- [YOUR TASK]: Exact wording is required for every entry; transcribe all of them and leave the images out.

------

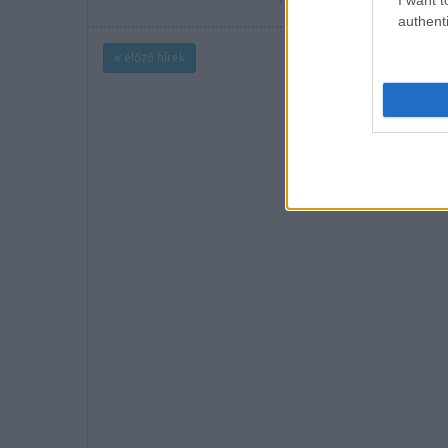
részletek
authenti
előző hírek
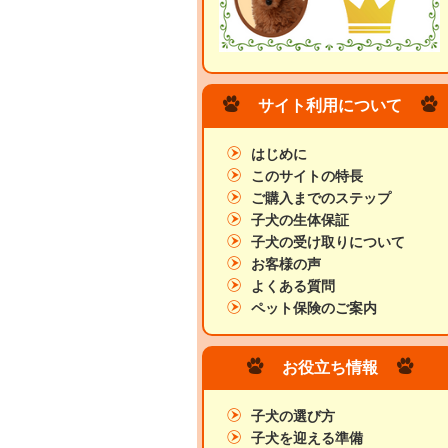
サイト利用について
はじめに
このサイトの特長
ご購入までのステップ
子犬の生体保証
子犬の受け取りについて
お客様の声
よくある質問
ペット保険のご案内
お役立ち情報
子犬の選び方
子犬を迎える準備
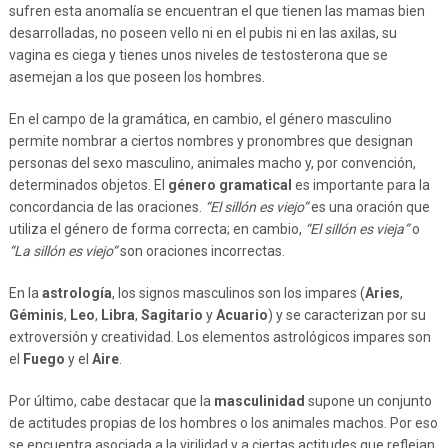
sufren esta anomalía se encuentran el que tienen las mamas bien
desarrolladas, no poseen vello ni en el pubis ni en las axilas, su
vagina es ciega y tienes unos niveles de testosterona que se
asemejan a los que poseen los hombres.
En el campo de la gramática, en cambio, el género masculino
permite nombrar a ciertos nombres y pronombres que designan
personas del sexo masculino, animales macho y, por convención,
determinados objetos. El
género gramatical
es importante para la
concordancia de las oraciones.
“El sillón es viejo”
es una oración que
utiliza el género de forma correcta; en cambio,
“El sillón es vieja”
o
“La sillón es viejo”
son oraciones incorrectas.
En la
astrología
, los signos masculinos son los impares (
Aries
,
Géminis
,
Leo
,
Libra
,
Sagitario
y
Acuario
) y se caracterizan por su
extroversión y creatividad. Los elementos astrológicos impares son
el
Fuego
y el
Aire
.
Por último, cabe destacar que la
masculinidad
supone un conjunto
de actitudes propias de los hombres o los animales machos. Por eso
se encuentra asociada a la virilidad y a ciertas actitudes que reflejan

------

- [SOLUTION FOR THIS TASK]:
részletek
authenti
előző hírek
サイト利用について
はじめに
このサイトの特長
ご購入までのステップ
子犬の生体保証
子犬の受け取りについて
お客様の声
よくある質問
ペット保険のご案内
お役立ち情報
子犬の選び方
子犬を迎える準備
sufren esta anomalía se encuentran el que tienen las mamas bien
desarrolladas, no poseen vello ni en el pubis ni en las axilas, su
vagina es ciega y tienes unos niveles de testosterona que se
asemejan a los que poseen los hombres.
En el campo de la gramática, en cambio, el género masculino
permite nombrar a ciertos nombres y pronombres que designan
personas del sexo masculino, animales macho y, por convención,
determinados objetos. El
género gramatical
es importante para la
concordancia de las oraciones.
“El sillón es viejo”
es una oración que
utiliza el género de forma correcta; en cambio,
“El sillón es vieja”
o
“La sillón es viejo”
son oraciones incorrectas.
En la
astrología
, los signos masculinos son los impares (
Aries
,
Géminis
,
Leo
,
Libra
,
Sagitario
y
Acuario
) y se caracterizan por su
extroversión y creatividad. Los elementos astrológicos impares son
el
Fuego
y el
Aire
.
Por último, cabe destacar que la
masculinidad
supone un conjunto
de actitudes propias de los hombres o los animales machos. Por eso
se encuentra asociada a la virilidad y a ciertas actitudes que reflejan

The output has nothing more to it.